Let’s talk about health care! It’s recommended that people schedule a visit to the doctors once a year, usually this is called an annual exam. At this visit they can talk about any concerns they have about their body, health, or activities. It is a chance for a doctor to provide preventative services and check to see if there are any concerns developing. There are a few things that happen during an annual, so let’s look into it!
The nurse will measure a person’s height and weight. In the office they will ask about medications to see if there are any changes. There will be a depression screening, and there will be questions about a person’s activities such as substance use and sexual activity. The nurse will also ask if the person has any questions or concerns they want addressed that day. During this visit there may be a discussion on contraception depending on the answers a person has about their sexual experiences. This is a great opportunity to ask about different types and the effects it could have on a person.
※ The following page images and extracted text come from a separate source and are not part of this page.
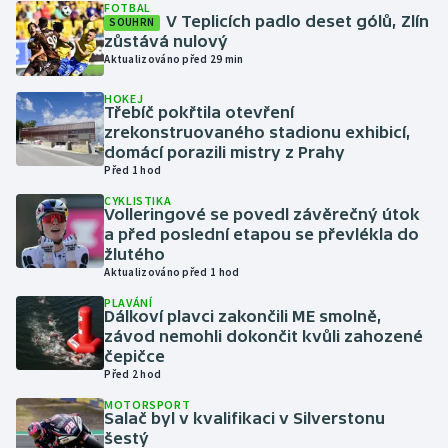
FOTBAL
V Teplicích padlo deset gólů, Zlín
SOUHRN
zůstává nulový
Gymnastika
Aktualizováno před 29 min
Házená
HOKEJ
Třebíč pokřtila otevření
zrekonstruovaného stadionu exhibicí,
Jezdectví
domácí porazili mistry z Prahy
Před 1 hod
Judo
CYKLISTIKA
Volleringové se povedl závěrečný útok
a před poslední etapou se převlékla do
Krasobruslení
žlutého
Aktualizováno před 1 hod
Lezení
PLAVÁNÍ
Dálkoví plavci zakončili ME smolně,
Lyže a snowboard
závod nemohli dokončit kvůli zahozené
čepičce
Před 2 hod
Moderní pětiboj
MOTORSPORT
Salač byl v kvalifikaci v Silverstonu
Motorsport
šestý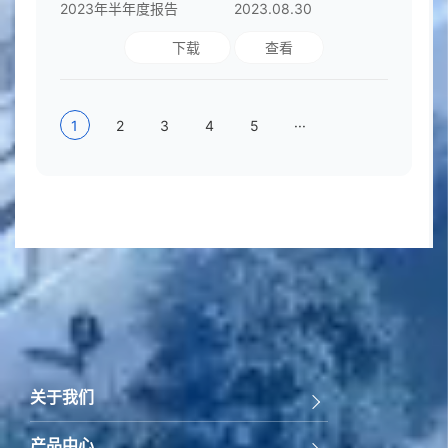
2023年半年度报告
2023.08.30
下载
查看
1
2
3
4
5
···
股票代码：838804
关于我们
产品中心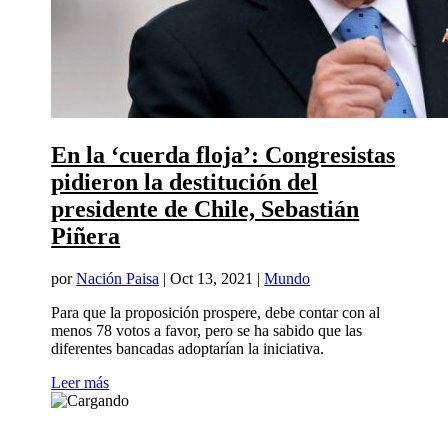
En la ‘cuerda floja’: Congresistas
pidieron la destitución del
presidente de Chile, Sebastián
Piñera
por
Nación Paisa
|
Oct 13, 2021
|
Mundo
Para que la proposición prospere, debe contar con al
menos 78 votos a favor, pero se ha sabido que las
diferentes bancadas adoptarían la iniciativa.
Leer más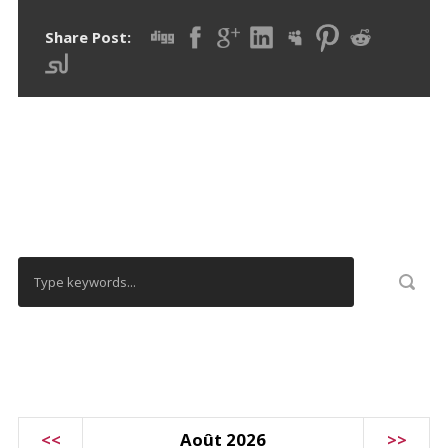
Share Post:
RECHERCHER
CALENDRIER
<<
Août 2026
>>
When it comes to the exam the nurse or doctor will ask to check various parts of a person’s body. They will typically check blood pressure, pulse, the heart, lungs, nose, ears, and, mouth. At myHealth, someone will have a physical exam of their genitals if the patient requests it or if there are things to address such as rashes, discharge, or other irregularities.
A doctor may recommend a breast exam and a vaginal exam (pap smear). Pap smears should be completed starting at age 21 and continue every 3 years if results are normal*. Sometimes a person is given a hospital gown to wear or a person will remove their bottoms and underwear, a paper cloth is given to place over a person’s lap. During a pap smear, a person will lay on the exam table and the doctor will sit on a stool for the exam. Usually, the doctor will let the patient know what they are doing and state when they are going to go into the vagina. A speculum and lubrication are used to go into the vagina. Sometimes it might feel slightly cold and there might be some pressure. There are different size speculums that a doctor can use so if there is some discomfort with the exam a person can ask for a smaller speculum.
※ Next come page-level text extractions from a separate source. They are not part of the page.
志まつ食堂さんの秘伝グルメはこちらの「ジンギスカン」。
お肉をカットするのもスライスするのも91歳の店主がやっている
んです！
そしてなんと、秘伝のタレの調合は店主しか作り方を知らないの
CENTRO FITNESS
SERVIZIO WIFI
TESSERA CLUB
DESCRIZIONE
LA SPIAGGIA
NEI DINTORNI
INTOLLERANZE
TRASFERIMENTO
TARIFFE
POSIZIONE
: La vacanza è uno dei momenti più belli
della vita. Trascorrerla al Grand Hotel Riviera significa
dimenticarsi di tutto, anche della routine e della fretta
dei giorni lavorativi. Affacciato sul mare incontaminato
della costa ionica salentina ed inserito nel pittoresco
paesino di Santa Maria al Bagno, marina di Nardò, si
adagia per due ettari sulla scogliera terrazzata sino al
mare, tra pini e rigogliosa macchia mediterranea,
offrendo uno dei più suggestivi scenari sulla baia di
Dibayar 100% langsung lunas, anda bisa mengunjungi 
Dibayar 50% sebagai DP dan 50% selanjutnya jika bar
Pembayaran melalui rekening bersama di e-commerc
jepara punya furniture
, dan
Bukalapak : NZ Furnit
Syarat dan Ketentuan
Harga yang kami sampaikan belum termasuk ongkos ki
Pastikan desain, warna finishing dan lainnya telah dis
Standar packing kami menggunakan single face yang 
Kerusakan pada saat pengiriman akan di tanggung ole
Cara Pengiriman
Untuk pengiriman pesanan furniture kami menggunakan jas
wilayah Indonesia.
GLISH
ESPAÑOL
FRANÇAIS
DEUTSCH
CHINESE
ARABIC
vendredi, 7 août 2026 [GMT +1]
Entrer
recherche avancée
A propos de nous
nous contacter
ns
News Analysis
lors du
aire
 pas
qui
For a pap smear, a small sample of tissue will be taken from the cervix. The doctor will look to check for cysts, discharge, and any other concerns a person might ask about. If a person has a history of trauma or anxiety around vaginal exams they can inform the doctor or nurse and different processes can be utilized to make sure the person feels safe and comfortable during the exam.
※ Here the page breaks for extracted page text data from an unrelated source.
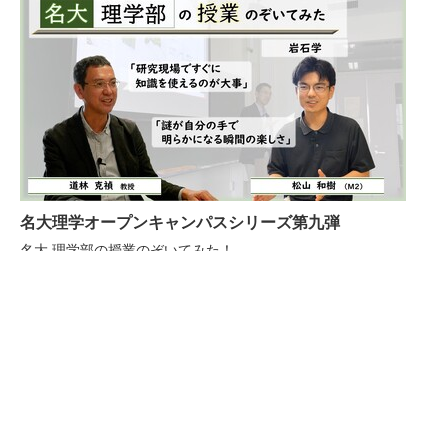
名大理学オープンキャンパスシリーズ第九弾
名大 理学部の授業のぞいてみた！
～岩石学～
（撮影年：2023年）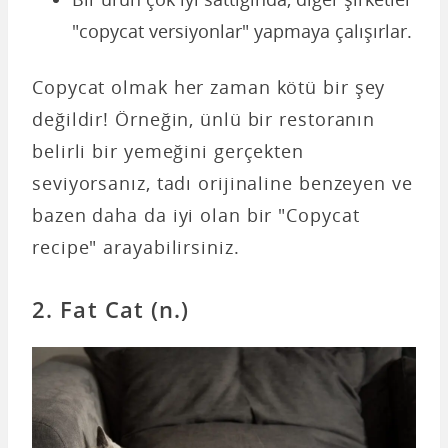
"copycat versiyonlar" yapmaya çalışırlar.
Copycat olmak her zaman kötü bir şey
değildir! Örneğin, ünlü bir restoranın
belirli bir yemeğini gerçekten
seviyorsanız, tadı orijinaline benzeyen ve
bazen daha da iyi olan bir "Copycat
recipe" arayabilirsiniz.
2. Fat Cat (n.)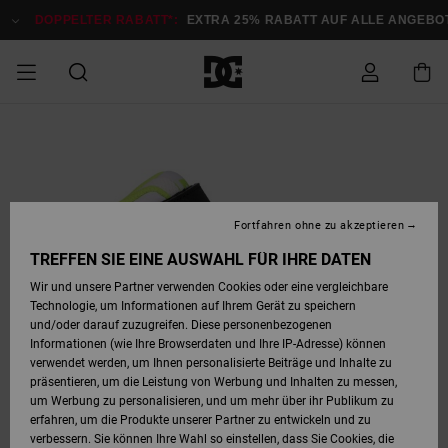
Direkt
zur
DOPPELTER RABATT*:
EXTRA 25% RABATT AUF ALLE ANGEB
Produktinformation
springen
DOPPELTER
SALE MÄNNER
ESSENTIALS
ESSENTIALS
ESSENTIALS
SKATE SHOP
SNOW SHOP FÜR
Auf meine
Schuhe
Schuhe
Sale Schuhe
Stag
Astrix
Neue Kollektio
Neue Kollektio
Caps & Hüte
Chelsea
Pixie
Neue Kollektio
Schneejacken
Court Graffik
Neue Kollektio
Neue Kollektio
Hüte & Caps
Skaterschuhe
Team
Schneejacken
Snowboard Boo
Snowboard Boo
Bestellung
RABATT
MÄNNER
zugreifen
SALE FRAUEN
HIGHLIGHTS
HIGHLIGHTS
SCHUHE
COMMUNITY
Sale Bekleidun
Snow
Sale Bekleidun
Court Graffik
Ducati
Skate
Sweatshirts
Mützen
Court Graffik
Astrix
Sneakers
Snowboardhos
Pure
Skate
T-Shirts
Mützen
Alle ansehen
Snowboardhos
Schneejacken
Snowboardjac
MÄNNER
SNOW SHOP FÜR
Fortfahren ohne zu akzeptieren
Versand
FRAUEN
SALE KINDER
SCHUHE
SCHUHE
BEKLEIDUNG
Accessoires
Sale Accessoi
Lynx
DC Command
Sneakers
T-shirts
Taschen &
Alle ansehen
DC Command
Skate
Alle ansehen
Stag
Babyschuhe
Sweatshirts &
Taschen
Snowboard Boo
Snowboardhos
Snowboardhos
TREFFEN SIE EINE AUSWAHL FÜR IHRE DATEN
FRAUEN
Rucksäcke
Hoodies
Retouren
Wir und unsere Partner verwenden Cookies oder eine vergleichbare
SNOW SHOP FÜR
Technologie, um Informationen auf Ihrem Gerät zu speichern
BEKLEIDUNG
KLEIDUNG
ACCESSOIRES
SALE SNOW
Sale Snow
Pure
Manteca
Sandalen
Hemden
Manteca
Sandalen
Sneakers
Alle ansehen
Winterschuhe
Alle ansehen
Mützen
KINDER
und/oder darauf zuzugreifen. Diese personenbezogenen
KINDER
Alle ansehen
Jacken & Mänt
Informationen (wie Ihre Browserdaten und Ihre IP-Adresse) können
Bezahlung
verwendet werden, um Ihnen personalisierte Beiträge und Inhalte zu
ACCESSOIRES
T-Shirts
Jacken & Mänt
Net
Construct
Winterschuhe
Jeans
Best Sellers
Snowboard Boo
Alle ansehen
Polarfleece &
Alle ansehen
präsentieren, um die Leistung von Werbung und Inhalten zu messen,
SKATE
Hemden
Softshells
um Werbung zu personalisieren, und um mehr über ihr Publikum zu
Geschenkkarte
erfahren, um die Produkte unserer Partner zu entwickeln und zu
Jacken & Mänt
Hoodies &
Alle ansehen
Ascend
Snowboard Boo
Jacken & Mänt
Unisex
verbessern. Sie können Ihre Wahl so einstellen, dass Sie Cookies, die
COURT GRAFFIK
Sweatshirts
Jeans & Hosen
Mützen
This relationship between a doctor and their patient can be vulnerable and it is important a person feels comfortable with the doctor performing exams, asking about a person’s activities, and having conversations about a person’s health. A patient has the right to ask their doctor questions about the exam, treatment, recommendations, and any other part of the visit.
If a person feels uncomfortable with their doctor it could be helpful to search for another provider. Many times clinics will have a small bio on the doctors that a person can use to see if they are a good fit. Doctors will list their focuses, passions, groups they have experiences with, and many times some identities are present in their pictures. Some might mention they are LGBTQ+ comprehensive, sports focused, and so much more.
A person can let their healthcare provider know how they would like to be addressed and what name they prefer. This can be added to the chart. A patient deserves to have their pronouns and name correctly used during their visit.
*If results are abnormal, the person should have a repeat pap in one year, not any earlier. Their doctor can explain the process more in-depth.